The EU needs to detail a 'Ukraine strategy' free of empty promises

Frankly Speaking

Peace, Security & Defence

Picture of Giles Merritt
Giles Merritt

Founder of Friends of Europe

Giles Merritt examines the strong case for further EU enlargement, and also warns of the potentially destructive pressures it would generate.

What sort of European Union lies ahead? It’s tempting to think that it will be larger and more powerful – after all, the ‘Big Bang’ enlargement chiefly towards central and eastern Europe helped turn the EU from a trading bloc into a key geopolitical player.

But this could be a dangerous assumption as further growth looks fraught with peril. Arguments over the pros and cons of admitting Ukraine and a string of fractious Balkan nations now loom over the EU’s already daunting agenda.

The problem isn’t only the parlous state of the candidates.

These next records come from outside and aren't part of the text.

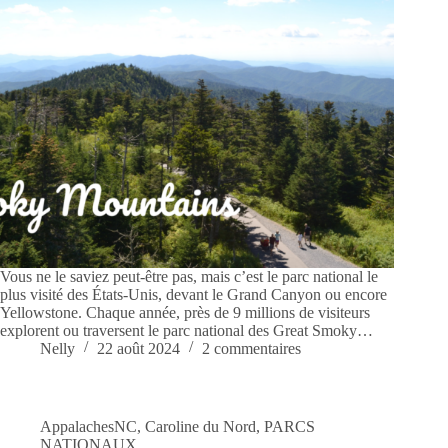
Vous ne le saviez peut-être pas, mais c’est le parc national le
plus visité des États-Unis, devant le Grand Canyon ou encore
Yellowstone. Chaque année, près de 9 millions de visiteurs
explorent ou traversent le parc national des Great Smoky…
Nelly
22 août 2024
2 commentaires
AppalachesNC
,
Caroline du Nord
,
PARCS
NATIONAUX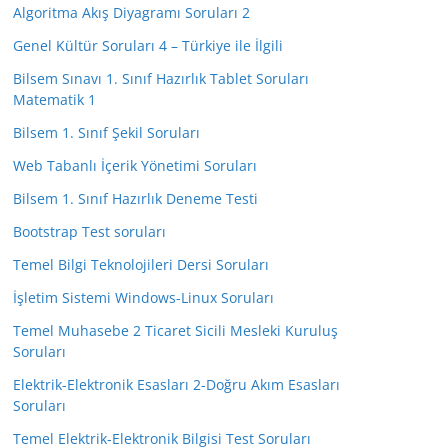
Algoritma Akış Diyagramı Soruları 2
Genel Kültür Soruları 4 – Türkiye ile İlgili
Bilsem Sınavı 1. Sınıf Hazırlık Tablet Soruları
Matematik 1
Bilsem 1. Sınıf Şekil Soruları
Web Tabanlı İçerik Yönetimi Soruları
Bilsem 1. Sınıf Hazırlık Deneme Testi
Bootstrap Test soruları
Temel Bilgi Teknolojileri Dersi Soruları
İşletim Sistemi Windows-Linux Soruları
Temel Muhasebe 2 Ticaret Sicili Mesleki Kuruluş
Soruları
Elektrik-Elektronik Esasları 2-Doğru Akım Esasları
Soruları
Temel Elektrik-Elektronik Bilgisi Test Soruları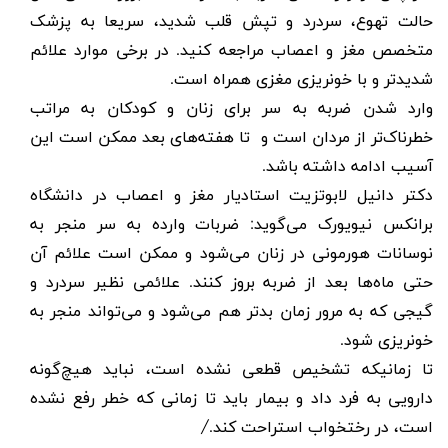
حالت تهوع، سردرد و تپش قلب شدید، سریعا به پزشک
متخصص مغز و اعصاب مراجعه کنید. در برخی موارد علائم
شدیدتر و با خونریزی مغزی همراه است
.
وارد شدن ضربه به سر برای زنان و کودکان به مراتب
خطرناک‌تر از مردان است و تا هفته‌های بعد ممکن است این
آسیب ادامه داشته باشد
.
دکتر دانیل لابوتزیت استادیار مغز و اعصاب در دانشگاه
برانکس نیویورک می‌گوید: ضربات وارده به سر منجر به
نوسانات هورمونی در زنان می‌شود و ممکن است علائم آن
حتی ماه‌ها بعد از ضربه بروز کنند. علائمی نظیر سردرد و
گیجی که به مرور زمان بدتر هم می‌شود و می‌تواند منجر به
خونریزی شود
.
تا زمانیکه تشخیص قطعی نشده است، نباید هیچ‌گونه
دارویی به فرد داد و بیمار باید تا زمانی که خطر رفع نشده
است، در رختخواب استراحت کند./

It’s also that another enlargement could make the EU’s political architecture unstable enough to collapse. A telling comment on integration by the late French cartoonist Jean-Jacques Sempé comes to mind. He drew the leaders of the original six EEC members seated at a roundtable and all asking a waiter for “just a coffee, please”.

In the next frame they number fifteen and each is requesting a different brew. That was some thirty years ago. Now, at 27, the European Council still manages its members’ demands surprisingly well, but what would it be like with 36?

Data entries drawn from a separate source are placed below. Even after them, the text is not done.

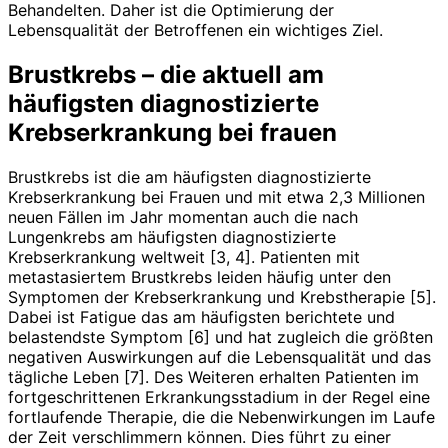
Behandelten. Daher ist die Optimierung der
Lebensqualität der Betroffenen ein wichtiges Ziel.
Brustkrebs – die aktuell am
häufigsten diagnostizierte
Krebserkrankung bei frauen
Brustkrebs ist die am häufigsten diagnostizierte
Krebserkrankung bei Frauen und mit etwa 2,3 Millionen
neuen Fällen im Jahr momentan auch die nach
Lungenkrebs am häufigsten diagnostizierte
Krebserkrankung weltweit [3, 4]. Patienten mit
metastasiertem Brustkrebs leiden häufig unter den
Symptomen der Krebserkrankung und Krebstherapie [5].
Dabei ist Fatigue das am häufigsten berichtete und
belastendste Symptom [6] und hat zugleich die größten
negativen Auswirkungen auf die Lebensqualität und das
tägliche Leben [7]. Des Weiteren erhalten Patienten im
fortgeschrittenen Erkrankungsstadium in der Regel eine
fortlaufende Therapie, die die Nebenwirkungen im Laufe
der Zeit verschlimmern können. Dies führt zu einer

Bringing in Ukraine and others would mean a revolutionary re-think of the EU’s priorities, procedures and institutions

Ukraine is the latecomer of the nine hopefuls wanting to join the EU. But accepting it even as a candidate with years of negotiation ahead poses major difficulties. And then there’s Albania, Serbia, Kosovo, Montenegro, Bosnia & Herzegovina, North Macedonia, Moldova and Georgia.

Russian president Vladimir Putin’s war against Ukraine and his aggressive stance towards Europe has made these countries’ EU ambitions a security need as much as an economic goal. It would be hard – even foolhardy – for the EU to ignore these enlargement pressures and pull up the drawbridge. Yet bringing in Ukraine and others would mean a revolutionary re-think of the EU’s priorities, procedures and institutions.

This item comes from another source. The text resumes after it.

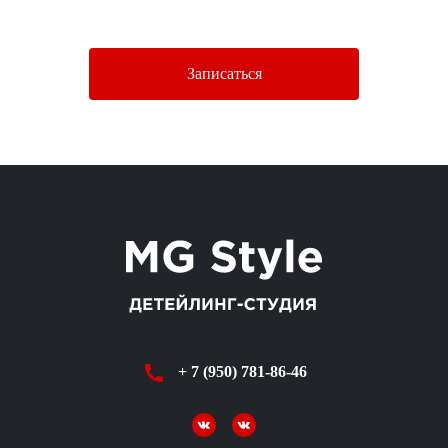
Политики конфиденциальности.
Записаться
+ 7 (950) 781-86-46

“It would amount to opening Pandora’s Box,” says Jean-Louis De Brouwer, who heads the European affairs side of the Egmont Institute, a leading Belgian think tank. He points to uncomfortable questions over the EU’s future direction that have long been ignored and that would become unavoidable with another enlargement.

EU decision-making is the most obvious area for reform, but progress on this will be difficult because Berlin and Paris favour different solutions. Germany backs an extension of qualified majority voting to ensure that unanimity requirements no longer allow ‘stand-out’ member states to block consensus. France wants a more radical root-and-branch approach, although details of its new model of ‘EU democracy’ are unclear.

The EU needs to develop a strategy to reassure public opinion on the necessity of enlargement as well as its costs

EU governments have been wrangling over institutional reform for years. The last serious attempt at the start of this century culminated in an over-ambitious ‘European Constitution’ that was abandoned. Its pallid successor, the Conference on the Future of Europe, concluded a year ago without making any real progress.

Streamlining the EU’s institutional structures is only one of the challenges presented by further enlargement to include Ukraine and others. A massive overhaul of the Common Agricultural Policy (CAP) would be required because many member states still depend heavily on farming. The admission of an agricultural super-power like Ukraine would force the EU back to the drawing board.

On top of that, there are the financial demands of re-building war-torn Ukraine and integrating it, along with other candidates’ woefully under-performing economies, into the EU’s single market. Some analysts warn that these burdens, when coupled with the mounting costs of demographic ageing and post-covid recovery, could deal a crippling blow to the whole European project.

So far, the spotlight has been on European solidarity in the face of Putin’s aggression. That is clearly essential at this juncture of the Ukraine conflict. It is nevertheless clear that the EU needs to develop a strategy to reassure public opinion on the necessity of enlargement as well as its costs.

Ursula von der Leyen, who has unambiguously backed Ukraine’s eventual membership, is expected to seek a second term as EU commission president following next June’s European elections. She seems likely to be reappointed as there’s a strong case for continuity in the EU’s leadership while the war still rages. What is also needed is a game plan to handle the challenges of welcoming Ukraine and potentially troublesome Balkan counties into the EU fold.

The views expressed in this Frankly Speaking op-ed reflect those of the author and not of Friends of Europe.